La pagina della visitazione e il cantico di Maria sono inseriti nel percorso dell’avvento, mentre stiamo per celebrare la solennità dell’Immacolata Concezione. Nella grande festa mariana sarà proclamato il vangelo dell’annunciazione che si collega strettamente alla pagina della visitazione di Maria a Elisabetta e al cantico del Magnificat.

Il dialogo tra le due donne diventa una rivelazione e un’esperienza di fede. Maria è denominata con due aggettivi benedetta e beata. Si tratta di due affermazioni che collocano la vergine nel progetto di Dio. La scena presenta l’incontro tra due madri, simboli delle due alleanze: Elisabetta rappresenta l’anzianità della prima alleanza e Maria la novità della Nuova alleanza.

La speranza di Israele viene realizzata: Dio ha fatto meraviglie nella vergine Maria e sarà lei la madre del Salvatore, la benedetta tra tutte le donne. Elisabetta compie un grande atto di fede. Ciò che sembrava impossibile agli occhi degli uomini è divenuto possibile per Dio. La beatitudine della fede è applicata a Maria: beata colei che ha creduto nel compimento. Dio porta a compimento la promessa messianica: la Vergine concepirà e partorirà un figlio, l’Emmanuele.

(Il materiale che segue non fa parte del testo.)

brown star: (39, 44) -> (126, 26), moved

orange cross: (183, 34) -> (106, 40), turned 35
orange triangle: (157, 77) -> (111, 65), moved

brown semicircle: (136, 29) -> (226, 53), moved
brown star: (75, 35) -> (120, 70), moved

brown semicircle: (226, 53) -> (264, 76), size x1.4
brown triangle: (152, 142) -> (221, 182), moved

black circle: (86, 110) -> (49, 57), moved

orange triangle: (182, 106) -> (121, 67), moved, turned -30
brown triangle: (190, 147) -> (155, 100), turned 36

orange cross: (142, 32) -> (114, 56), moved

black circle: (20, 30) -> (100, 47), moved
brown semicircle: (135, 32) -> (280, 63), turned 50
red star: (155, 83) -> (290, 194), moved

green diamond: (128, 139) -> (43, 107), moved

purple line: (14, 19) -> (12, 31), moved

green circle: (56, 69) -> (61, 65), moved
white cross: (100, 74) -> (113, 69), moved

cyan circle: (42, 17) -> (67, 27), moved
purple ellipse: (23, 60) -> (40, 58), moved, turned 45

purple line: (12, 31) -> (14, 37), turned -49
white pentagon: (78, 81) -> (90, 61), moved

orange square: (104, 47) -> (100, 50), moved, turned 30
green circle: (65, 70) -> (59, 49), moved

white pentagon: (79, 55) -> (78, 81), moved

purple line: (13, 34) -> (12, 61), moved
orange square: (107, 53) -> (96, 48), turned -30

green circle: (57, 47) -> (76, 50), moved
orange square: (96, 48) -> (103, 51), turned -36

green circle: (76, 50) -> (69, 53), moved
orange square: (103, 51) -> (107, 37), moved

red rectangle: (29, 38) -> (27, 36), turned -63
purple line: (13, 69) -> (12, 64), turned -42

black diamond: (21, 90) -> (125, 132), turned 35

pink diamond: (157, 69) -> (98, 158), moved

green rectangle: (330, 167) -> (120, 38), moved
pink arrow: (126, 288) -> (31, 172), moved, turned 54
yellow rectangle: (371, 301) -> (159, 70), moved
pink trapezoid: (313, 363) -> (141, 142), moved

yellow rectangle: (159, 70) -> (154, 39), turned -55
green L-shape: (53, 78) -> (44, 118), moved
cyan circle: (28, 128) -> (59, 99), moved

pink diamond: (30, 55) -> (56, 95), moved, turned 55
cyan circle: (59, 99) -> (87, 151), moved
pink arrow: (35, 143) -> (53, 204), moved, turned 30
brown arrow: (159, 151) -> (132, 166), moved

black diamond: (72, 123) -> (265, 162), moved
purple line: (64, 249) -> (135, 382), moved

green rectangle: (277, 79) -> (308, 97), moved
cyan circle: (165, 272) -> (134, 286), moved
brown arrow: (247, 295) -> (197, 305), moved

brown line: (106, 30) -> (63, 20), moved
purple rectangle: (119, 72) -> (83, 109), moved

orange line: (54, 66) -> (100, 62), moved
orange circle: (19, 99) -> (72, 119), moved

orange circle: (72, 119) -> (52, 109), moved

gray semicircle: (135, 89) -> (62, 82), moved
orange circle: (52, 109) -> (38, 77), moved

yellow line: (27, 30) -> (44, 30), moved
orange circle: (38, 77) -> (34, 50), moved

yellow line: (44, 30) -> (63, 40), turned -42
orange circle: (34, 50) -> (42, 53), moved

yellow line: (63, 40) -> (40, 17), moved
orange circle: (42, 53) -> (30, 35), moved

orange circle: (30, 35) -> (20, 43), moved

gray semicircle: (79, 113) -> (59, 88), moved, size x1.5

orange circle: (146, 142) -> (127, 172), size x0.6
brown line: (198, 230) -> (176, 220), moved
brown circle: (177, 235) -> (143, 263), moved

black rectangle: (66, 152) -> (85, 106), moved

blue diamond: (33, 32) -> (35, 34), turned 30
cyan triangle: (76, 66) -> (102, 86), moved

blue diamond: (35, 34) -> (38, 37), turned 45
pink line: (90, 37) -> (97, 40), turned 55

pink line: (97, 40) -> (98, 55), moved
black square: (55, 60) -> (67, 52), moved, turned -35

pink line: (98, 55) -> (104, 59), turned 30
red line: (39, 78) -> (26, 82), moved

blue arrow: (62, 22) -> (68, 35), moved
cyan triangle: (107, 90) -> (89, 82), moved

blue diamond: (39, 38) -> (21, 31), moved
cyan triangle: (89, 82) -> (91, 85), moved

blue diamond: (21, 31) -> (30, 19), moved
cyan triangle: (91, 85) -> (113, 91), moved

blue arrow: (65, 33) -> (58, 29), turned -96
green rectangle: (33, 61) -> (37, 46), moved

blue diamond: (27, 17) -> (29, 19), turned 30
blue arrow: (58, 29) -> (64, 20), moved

La nostra pagina ci prepara al Natale ormai alle porte: vivere l’incontro con Elisabetta significa portare la Novità del Vangelo a coloro che sono in attesa di Dio. Maria è la donna che ha creduto! Credere in Dio significa fare esperienza delle sue meraviglie. Per questo motivo l’affermazione della fede produce la lode del Magnificat, e diventa un autentico canto di fede. L’inno di Maria diventa un programma di vita, una delle pagine più alte e profonde della Bibbia.

Bisogna far diventare questa pagina la magna carta della vita del cristiano. Maria è l’immagine della prima redenta dal Signore, colei che accoglie e dona il Figlio all’umanità. La Vergine sceglie la via maestra del servizio. Le due donne, immagini dell’Antico e del Nuovo Testamento, sono in attesa di un compimento. Ci insegnano a saper aspettare nella speranza del Dio che viene!

La maternità di Elisabetta è il segno che rivela come la sterilità può diventare fecondità secondo le promesse di Dio. Questo accade nella logica della fede. Oggi si sente l’esigenza di riscoprire il ruolo profondo della femminilità e della maternità. Quale messaggio può venire da queste parole per noi?